- **What you should do**: Return the data word for word. Pictures are to be omitted.

- **Entries shown**:
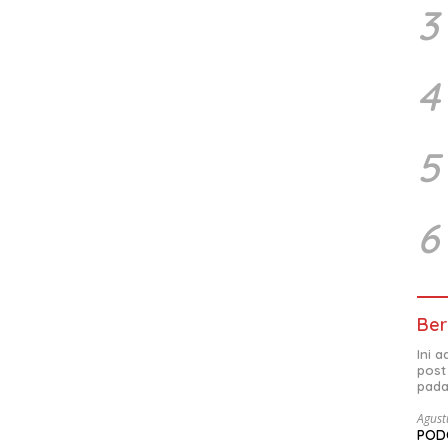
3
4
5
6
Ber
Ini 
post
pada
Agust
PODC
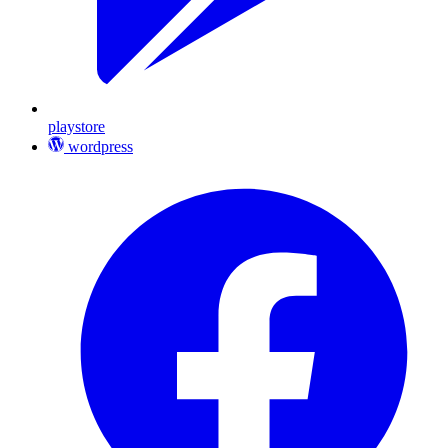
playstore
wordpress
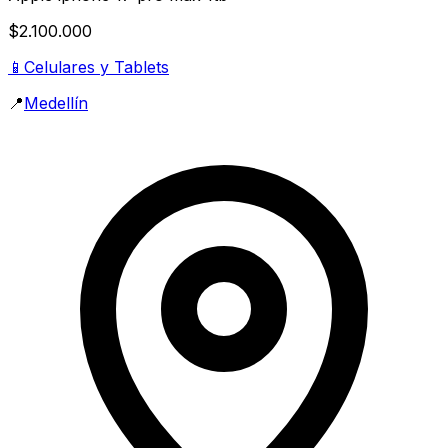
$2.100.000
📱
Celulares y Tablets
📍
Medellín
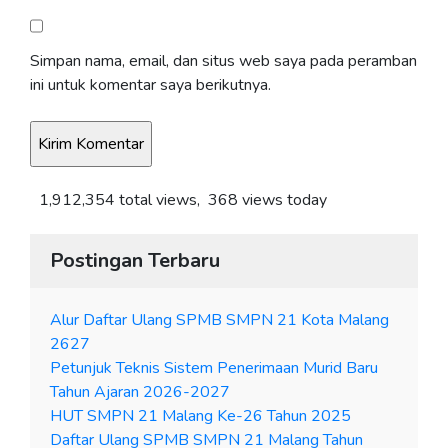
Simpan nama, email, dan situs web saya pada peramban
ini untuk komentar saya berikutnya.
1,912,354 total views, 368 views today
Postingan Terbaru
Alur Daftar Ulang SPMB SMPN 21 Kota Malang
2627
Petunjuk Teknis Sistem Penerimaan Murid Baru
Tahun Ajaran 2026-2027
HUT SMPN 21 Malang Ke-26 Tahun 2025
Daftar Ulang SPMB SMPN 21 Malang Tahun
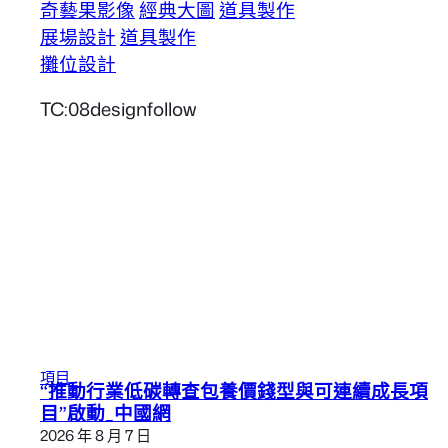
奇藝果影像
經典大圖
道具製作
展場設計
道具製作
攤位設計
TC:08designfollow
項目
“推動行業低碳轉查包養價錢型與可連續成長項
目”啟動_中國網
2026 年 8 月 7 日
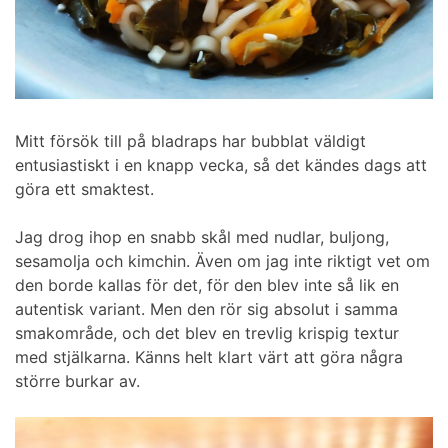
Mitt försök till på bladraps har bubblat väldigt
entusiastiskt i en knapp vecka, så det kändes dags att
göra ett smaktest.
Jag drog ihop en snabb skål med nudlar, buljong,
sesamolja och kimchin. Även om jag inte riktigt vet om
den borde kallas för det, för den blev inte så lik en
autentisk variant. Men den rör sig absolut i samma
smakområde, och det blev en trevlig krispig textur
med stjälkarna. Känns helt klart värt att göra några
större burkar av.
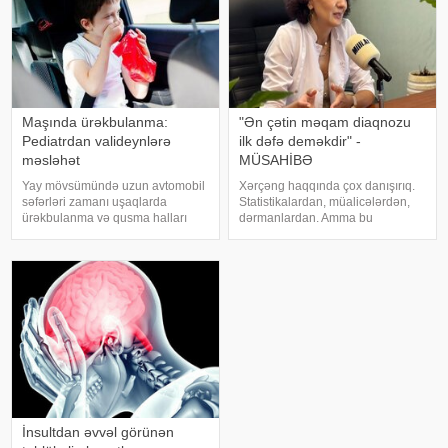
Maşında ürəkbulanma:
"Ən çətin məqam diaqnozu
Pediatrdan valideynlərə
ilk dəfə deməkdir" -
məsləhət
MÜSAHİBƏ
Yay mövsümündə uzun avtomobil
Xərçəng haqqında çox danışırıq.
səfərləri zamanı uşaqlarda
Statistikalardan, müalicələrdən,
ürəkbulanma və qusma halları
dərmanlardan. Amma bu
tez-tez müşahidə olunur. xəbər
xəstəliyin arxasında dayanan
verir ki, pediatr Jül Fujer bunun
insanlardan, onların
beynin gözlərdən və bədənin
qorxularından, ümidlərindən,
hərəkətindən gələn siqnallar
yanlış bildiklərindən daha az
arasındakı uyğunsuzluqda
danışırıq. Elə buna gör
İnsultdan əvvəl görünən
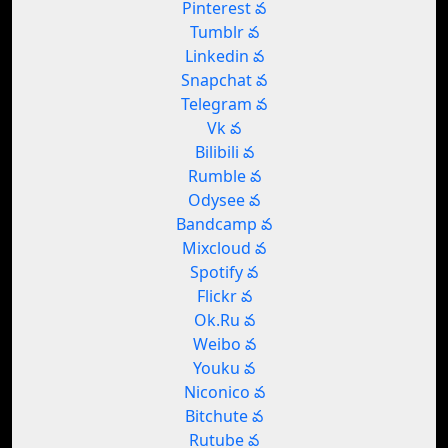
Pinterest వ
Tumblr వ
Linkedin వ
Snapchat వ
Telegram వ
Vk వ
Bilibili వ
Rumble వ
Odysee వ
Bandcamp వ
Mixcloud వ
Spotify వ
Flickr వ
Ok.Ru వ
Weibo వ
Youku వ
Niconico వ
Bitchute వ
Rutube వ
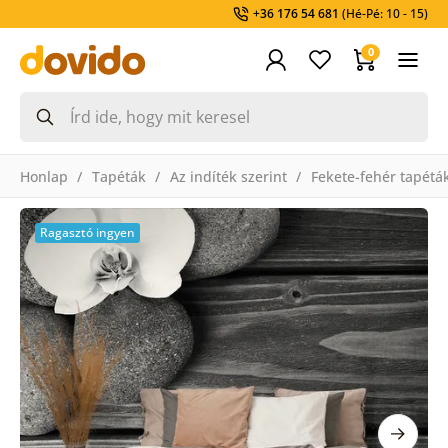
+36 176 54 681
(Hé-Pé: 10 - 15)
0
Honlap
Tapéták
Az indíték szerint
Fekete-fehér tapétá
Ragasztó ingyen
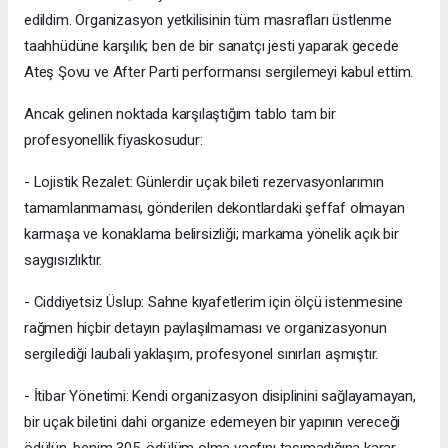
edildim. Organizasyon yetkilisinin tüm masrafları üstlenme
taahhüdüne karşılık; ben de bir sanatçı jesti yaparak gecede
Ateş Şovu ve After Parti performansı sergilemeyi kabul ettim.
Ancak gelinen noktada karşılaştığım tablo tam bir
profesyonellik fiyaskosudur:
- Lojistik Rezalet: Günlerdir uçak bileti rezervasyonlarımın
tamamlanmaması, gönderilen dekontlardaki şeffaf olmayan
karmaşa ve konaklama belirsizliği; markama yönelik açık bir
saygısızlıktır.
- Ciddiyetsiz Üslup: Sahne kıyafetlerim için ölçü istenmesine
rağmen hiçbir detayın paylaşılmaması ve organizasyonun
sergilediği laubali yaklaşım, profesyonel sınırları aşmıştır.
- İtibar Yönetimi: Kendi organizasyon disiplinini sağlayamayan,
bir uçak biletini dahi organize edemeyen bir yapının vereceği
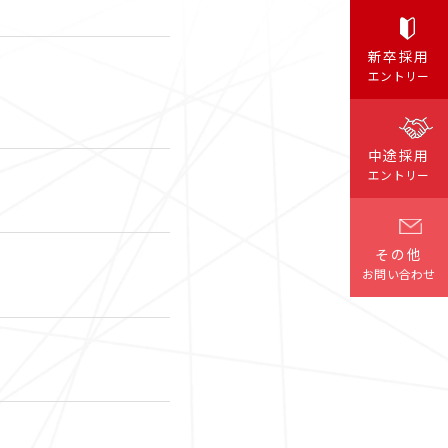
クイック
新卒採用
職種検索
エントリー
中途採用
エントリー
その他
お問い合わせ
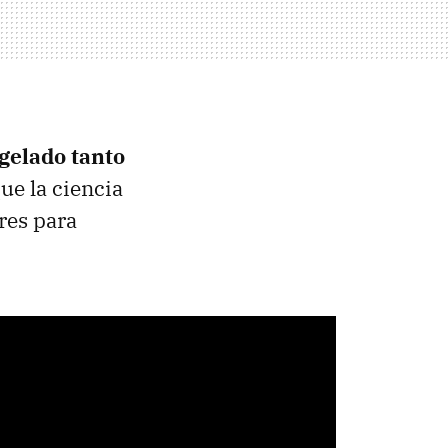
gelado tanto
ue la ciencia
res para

- **Completed task**:
3
4
5
6
Ber
Ini 
post
pada
Agust
PODC
playstore
wordpress
$2.100.000
📱
Celulares y Tablets
📍
Medellín
Simpan nama, email, dan situs web saya pada peramban
ini untuk komentar saya berikutnya.
1,912,354 total views, 368 views today
Postingan Terbaru
Alur Daftar Ulang SPMB SMPN 21 Kota Malang
2627
Petunjuk Teknis Sistem Penerimaan Murid Baru
Tahun Ajaran 2026-2027
HUT SMPN 21 Malang Ke-26 Tahun 2025
Daftar Ulang SPMB SMPN 21 Malang Tahun
奇藝果影像
經典大圖
道具製作
展場設計
道具製作
攤位設計
TC:08designfollow
項目
“推動行業低碳轉查包養價錢型與可連續成長項
目”啟動_中國網
2026 年 8 月 7 日
Mitt försök till på bladraps har bubblat väldigt
entusiastiskt i en knapp vecka, så det kändes dags att
göra ett smaktest.
Jag drog ihop en snabb skål med nudlar, buljong,
sesamolja och kimchin. Även om jag inte riktigt vet om
den borde kallas för det, för den blev inte så lik en
autentisk variant. Men den rör sig absolut i samma
smakområde, och det blev en trevlig krispig textur
med stjälkarna. Känns helt klart värt att göra några
större burkar av.
Maşında ürəkbulanma:
"Ən çətin məqam diaqnozu
Pediatrdan valideynlərə
ilk dəfə deməkdir" -
məsləhət
MÜSAHİBƏ
Yay mövsümündə uzun avtomobil
Xərçəng haqqında çox danışırıq.
səfərləri zamanı uşaqlarda
Statistikalardan, müalicələrdən,
ürəkbulanma və qusma halları
dərmanlardan. Amma bu
tez-tez müşahidə olunur. xəbər
xəstəliyin arxasında dayanan
verir ki, pediatr Jül Fujer bunun
insanlardan, onların
beynin gözlərdən və bədənin
qorxularından, ümidlərindən,
hərəkətindən gələn siqnallar
yanlış bildiklərindən daha az
arasındakı uyğunsuzluqda
danışırıq. Elə buna gör
İnsultdan əvvəl görünən
Pinterest వ
Tumblr వ
Linkedin వ
Snapchat వ
Telegram వ
Vk వ
Bilibili వ
Rumble వ
Odysee వ
Bandcamp వ
Mixcloud వ
Spotify వ
Flickr వ
Ok.Ru వ
Weibo వ
Youku వ
Niconico వ
Bitchute వ
Rutube వ
+36 176 54 681
(Hé-Pé: 10 - 15)
0
Honlap
Tapéták
Az indíték szerint
Fekete-fehér tapétá
Ragasztó ingyen
edildim. Organizasyon yetkilisinin tüm masrafları üstlenme
taahhüdüne karşılık; ben de bir sanatçı jesti yaparak gecede
Ateş Şovu ve After Parti performansı sergilemeyi kabul ettim.
Ancak gelinen noktada karşılaştığım tablo tam bir
profesyonellik fiyaskosudur:
- Lojistik Rezalet: Günlerdir uçak bileti rezervasyonlarımın
tamamlanmaması, gönderilen dekontlardaki şeffaf olmayan
karmaşa ve konaklama belirsizliği; markama yönelik açık bir
saygısızlıktır.
- Ciddiyetsiz Üslup: Sahne kıyafetlerim için ölçü istenmesine
rağmen hiçbir detayın paylaşılmaması ve organizasyonun
sergilediği laubali yaklaşım, profesyonel sınırları aşmıştır.
- İtibar Yönetimi: Kendi organizasyon disiplinini sağlayamayan,
bir uçak biletini dahi organize edemeyen bir yapının vereceği
クイック
新卒採用
職種検索
エントリー
中途採用
エントリー
その他
お問い合わせ
gelado tanto
ue la ciencia
res para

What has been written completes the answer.